Advertisement

To Really Refute Thomas, Let Him Speak

Share
Karen Grigsby Bates is a regular contributor to this page

In my community, we call it home training. In others, it’s referred to as good manners. Whatever you choose to call it, we were inculcated early on with some basics that don’t change over the years: If you’re invited to something and you accept, then you show up, unless you call and explain that an emergency (a real one) is preventing you from coming. If, for some reason, you need to bring someone with you, you call first and get the host’s permission. And if you invite someone to an affair you’re holding, you don’t turn around and uninvite him when you change your mind about having him there.

The National Bar Assn. was founded in 1925, when the American Bar Assn. was rude enough to refuse black lawyers membership in their organization. (That policy has since been corrected, and many black attorneys belong to both.) Apparently the National Bar Assn. forgot its home training a few weeks ago. That’s when the chair of its judicial council, Judge Bernette Johnson of the Louisiana Supreme Court, decided to invite Thomas to address the group at its annual convention in Memphis next month. It seems that Johnson extended the invitation without checking with her 25 fellow board members of the NBA’s judicial council, many of whom felt she had made an end run around them. So a campaign has begun to rescind the invitation.

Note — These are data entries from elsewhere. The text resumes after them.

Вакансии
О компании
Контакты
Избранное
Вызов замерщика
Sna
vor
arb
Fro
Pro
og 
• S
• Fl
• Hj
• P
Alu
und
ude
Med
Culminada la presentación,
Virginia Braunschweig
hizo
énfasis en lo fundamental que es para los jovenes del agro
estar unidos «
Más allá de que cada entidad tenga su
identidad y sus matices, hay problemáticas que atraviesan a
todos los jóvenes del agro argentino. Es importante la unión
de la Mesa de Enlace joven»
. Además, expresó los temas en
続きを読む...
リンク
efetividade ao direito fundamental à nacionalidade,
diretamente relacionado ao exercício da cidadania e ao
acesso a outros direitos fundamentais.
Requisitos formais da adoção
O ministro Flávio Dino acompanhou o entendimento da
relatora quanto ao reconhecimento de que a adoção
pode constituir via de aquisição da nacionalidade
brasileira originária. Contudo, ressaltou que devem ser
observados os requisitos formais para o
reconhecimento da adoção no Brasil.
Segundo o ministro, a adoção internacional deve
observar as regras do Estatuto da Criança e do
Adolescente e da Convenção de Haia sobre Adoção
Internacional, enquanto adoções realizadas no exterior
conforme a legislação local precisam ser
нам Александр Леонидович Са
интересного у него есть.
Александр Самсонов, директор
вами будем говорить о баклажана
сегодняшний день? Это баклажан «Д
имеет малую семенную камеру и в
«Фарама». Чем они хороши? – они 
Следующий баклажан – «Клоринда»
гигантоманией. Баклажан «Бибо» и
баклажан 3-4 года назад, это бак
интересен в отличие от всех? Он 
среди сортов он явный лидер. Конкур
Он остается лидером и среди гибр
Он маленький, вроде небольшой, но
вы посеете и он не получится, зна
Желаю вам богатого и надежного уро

Thomas is no stranger to this kind of hospitality. Several times over the past few years, the man who is one of the high court’s most conservative members and its only black member has been asked to address a group only to have the invitation withdrawn (or to withdraw himself) when the controversy over his presence grew too great. Those who were protesting Thomas’ presence considered themselves as having won a victory, but I wonder.

Advertisement

While I am no admirer of Thomas’ and agree with one of his most prominent critics, retired federal appeals court Judge Leon Higginbotham, that many of Thomas’ rulings have managed to “turn back the clock of racial progress,” I think the National Bar Assn. should hitch up its metaphorical trousers and insist that the invitation remain open.

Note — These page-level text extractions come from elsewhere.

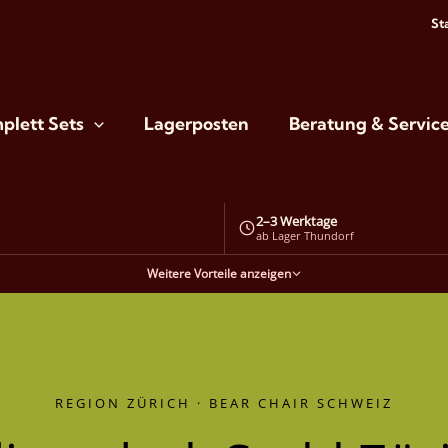
St
plett Sets
Lagerposten
Beratung & Servic
2–3 Werktage
ab Lager Thundorf
Weitere Vorteile anzeigen
REGION ZÜRICH · BEAR CHAIR SCHWEIZ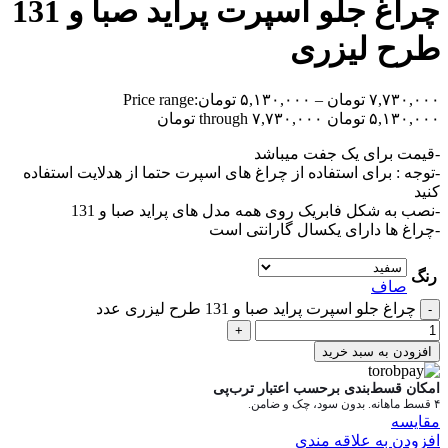
چراغ جلو اسپرت پراید صبا و 131
طرح لیزری
۷,۷۳۰,۰۰۰
تومان
–
۵,۱۳۰,۰۰۰
تومان
Price range:
۵,۱۳۰,۰۰۰ تومان through ۷,۷۳۰,۰۰۰ تومان
-قیمت برای یک جفت میباشد
-توجه : برای استفاده از چراغ های اسپرت حتما از هدلایت استفاده
کنید
-نصب به شکل فابریک روی همه مدل های پراید صبا و 131
-چراغ ها دارای یکسال گارانتی است
رنگ
صاف
چراغ جلو اسپرت پراید صبا و 131 طرح لیزری عدد
-
+
افزودن به سبد خرید
امکان قسط‌بندی برحسب اعتبار ترب‌پی
۴ قسط ماهانه. بدون سود، چک و ضامن.
مقایسه
افزودن به علاقه مندی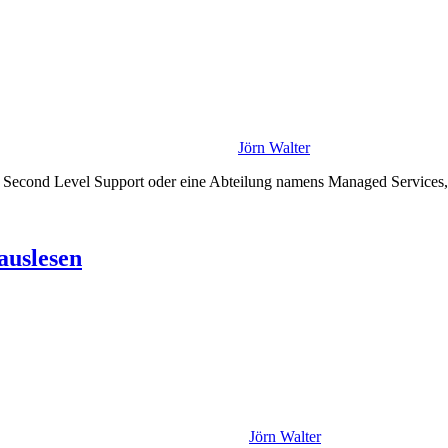
Jörn Walter
ch Second Level Support oder eine Abteilung namens Managed Services,
auslesen
Jörn Walter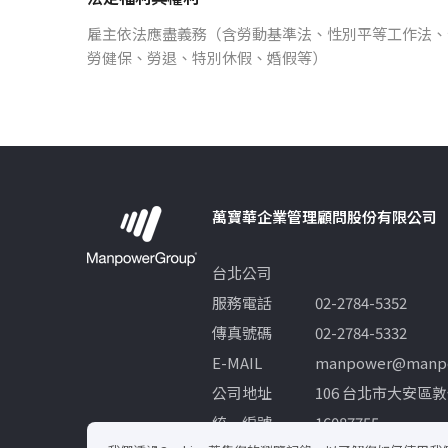
雇主依法應盡義務（含勞動基準法、性別平等工作法、
勞健保、勞退、特別休假、婚假等）
萬寶華企業管理顧問股份有限公司
台北公司
服務電話
02-2784-5352
傳真號碼
02-2784-5332
E-MAIL
manpower@manpo
公司地址
106 台北市大安區敦
統一編號
16087755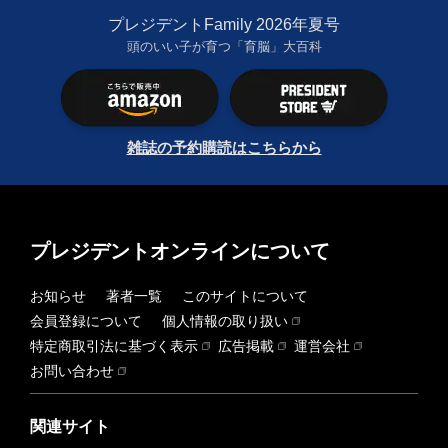
プレジデントFamily 2026年夏号
頭のいい子が育つ「育脳」大百科
雑誌の予約購読はこちらから
プレジデントオンラインについて
お知らせ
著者一覧
このサイトについて
会員登録について
個人情報の取り扱い
特定商取引法に基づく表示
広告掲載
運営会社
お問い合わせ
関連サイト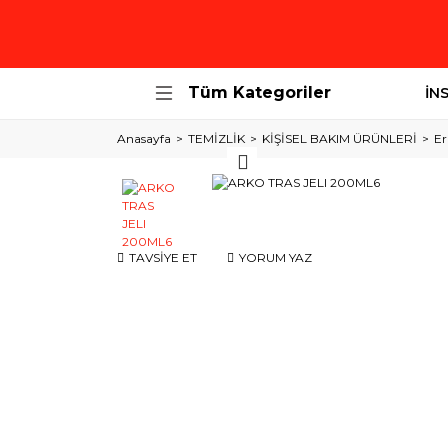
Tüm Kategoriler
İN
Anasayfa
TEMİZLİK
KİŞİSEL BAKIM ÜRÜNLERİ
Er
TAVSİYE ET
YORUM YAZ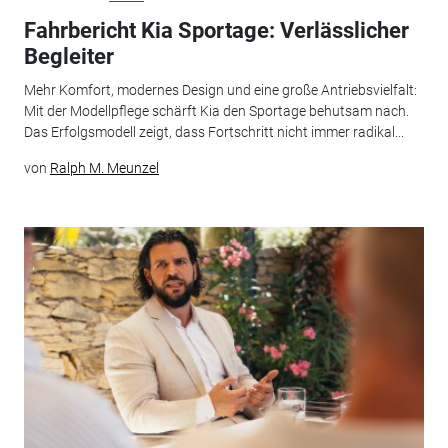
Fahrbericht Kia Sportage: Verlässlicher
Begleiter
Mehr Komfort, modernes Design und eine große Antriebsvielfalt:
Mit der Modellpflege schärft Kia den Sportage behutsam nach.
Das Erfolgsmodell zeigt, dass Fortschritt nicht immer radikal...
von
Ralph M. Meunzel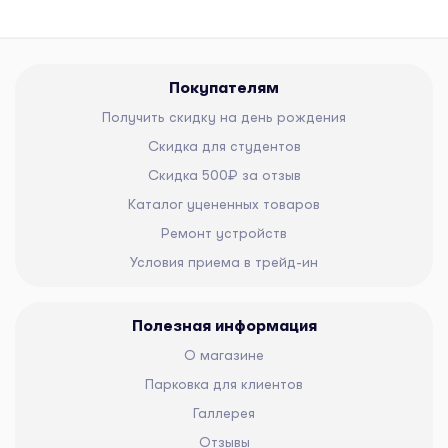
Покупателям
Получить скидку на день рождения
Скидка для студентов
Скидка 500₽ за отзыв
Каталог уцененных товаров
Ремонт устройств
Условия приема в трейд-ин
Полезная информация
О магазине
Парковка для клиентов
Галлерея
Отзывы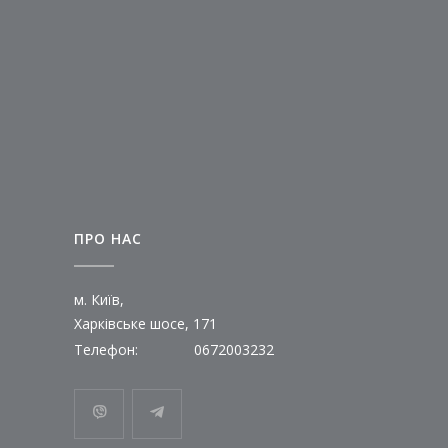
ПРО НАС
м. Київ,
Харківське шосе, 171
Телефон:
0672003232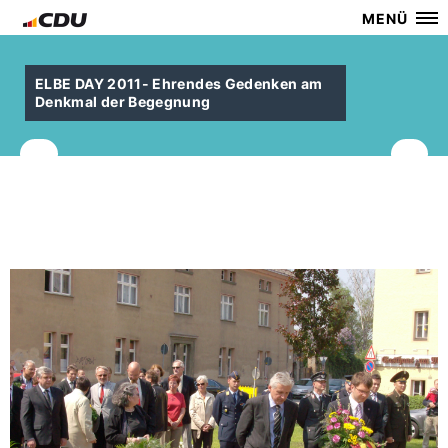
MENÜ
ELBE DAY 2011- Ehrendes Gedenken am
Denkmal der Begegnung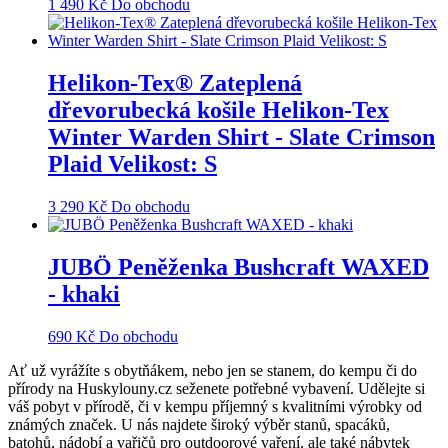
1 490
Kč
Do obchodu
Helikon-Tex® Zateplená
dřevorubecká košile Helikon-Tex
Winter Warden Shirt - Slate Crimson
Plaid Velikost: S
3 290
Kč
Do obchodu
JUBÖ Peněženka Bushcraft WAXED
- khaki
690
Kč
Do obchodu
Ať už vyrážíte s obytňákem, nebo jen se stanem, do kempu či do
přírody na Huskylouny.cz seženete potřebné vybavení. Udělejte si
váš pobyt v přírodě, či v kempu příjemný s kvalitními výrobky od
známých značek. U nás najdete široký výběr stanů, spacáků,
batohů, nádobí a vařičů pro outdoorové vaření, ale také nábytek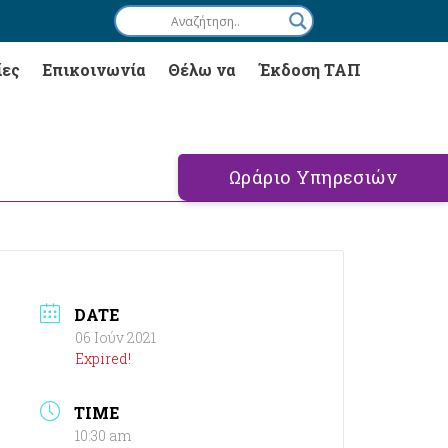
ίες
Επικοινωνία
Θέλω να
Έκδοση ΤΑΠ
Ωράριο Υπηρεσιών
DATE
06 Ιούν 2021
Expired!
TIME
10:30 am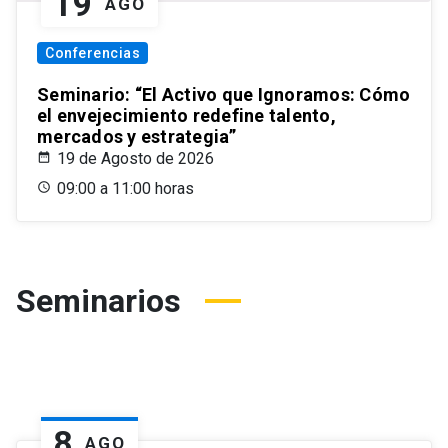
19
AGO
Conferencias
Seminario: “El Activo que Ignoramos: Cómo
el envejecimiento redefine talento,
mercados y estrategia”
19 de Agosto de 2026
09:00 a 11:00 horas
Seminarios
8
AGO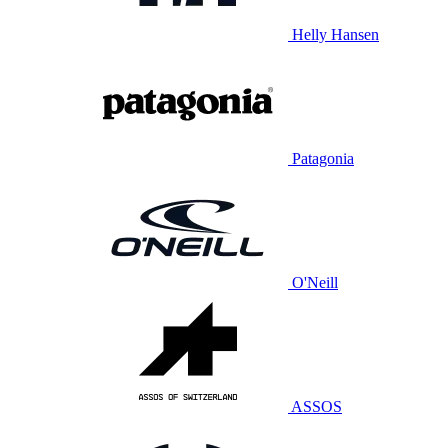
Helly Hansen
Patagonia
O'Neill
ASSOS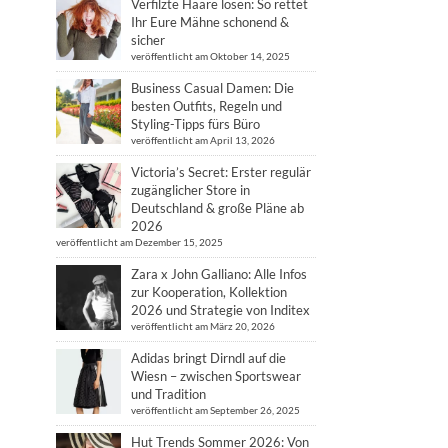
Verfilzte Haare lösen: So rettet
Ihr Eure Mähne schonend &
sicher
veröffentlicht am Oktober 14, 2025
Business Casual Damen: Die
besten Outfits, Regeln und
Styling-Tipps fürs Büro
veröffentlicht am April 13, 2026
Victoria’s Secret: Erster regulär
zugänglicher Store in
Deutschland & große Pläne ab
2026
veröffentlicht am Dezember 15, 2025
Zara x John Galliano: Alle Infos
zur Kooperation, Kollektion
2026 und Strategie von Inditex
veröffentlicht am März 20, 2026
Adidas bringt Dirndl auf die
Wiesn – zwischen Sportswear
und Tradition
veröffentlicht am September 26, 2025
Hut Trends Sommer 2026: Von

Black people do not march in political lockstep; we never have. And while the majority of our community may hold opinions closer to those of Higginbotham than to those of Thomas, both ends of the spectrum should be heard. To refuse Thomas or Proposition 209 nanny Ward Connerly or any other conservative a forum simply because they are conservative is to attribute much more potency to their opinions than they deserve.

Give those viewpoints air and light, and let us choose for ourselves. Most of us won’t be swayed by what often turn out to be mediocre sentiments studded with platitudes. Allowing those with whom we disagree to speak ensures that the curtain will be pulled away to show them as little men with voices artificially amplified by the special-interest groups and political parties that are so gleefully using them.